**WORK REQUIRED:** A verbatim restatement of the data, free of pictures, is what you should output.

**EXTRACTED MATERIAL:**

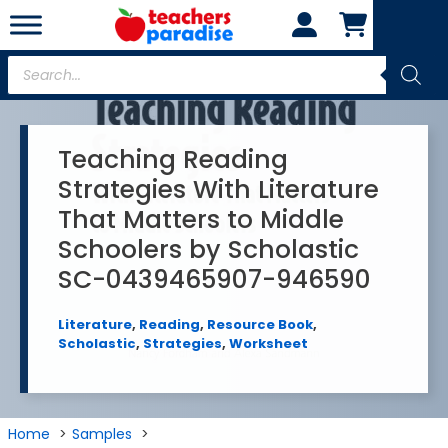
Skip
to
content
Products
search
Teaching Reading
Strategies With Literature
That Matters to Middle
Schoolers by Scholastic
SC-0439465907-946590
Literature
,
Reading
,
Resource Book
,
Scholastic
,
Strategies
,
Worksheet
Home
Samples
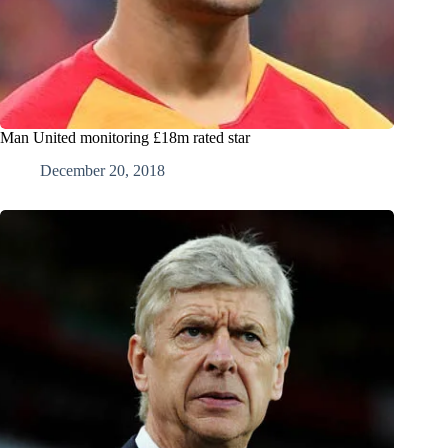
Man United monitoring £18m rated star
December 20, 2018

**SOLUTION FOR THIS PROBLEM:**
Skip
to
content
Products
search
Teaching Reading
Strategies With Literature
That Matters to Middle
Schoolers by Scholastic
SC-0439465907-946590
Literature
,
Reading
,
Resource Book
,
Scholastic
,
Strategies
,
Worksheet
Home
Samples
Man United monitoring £18m rated star
December 20, 2018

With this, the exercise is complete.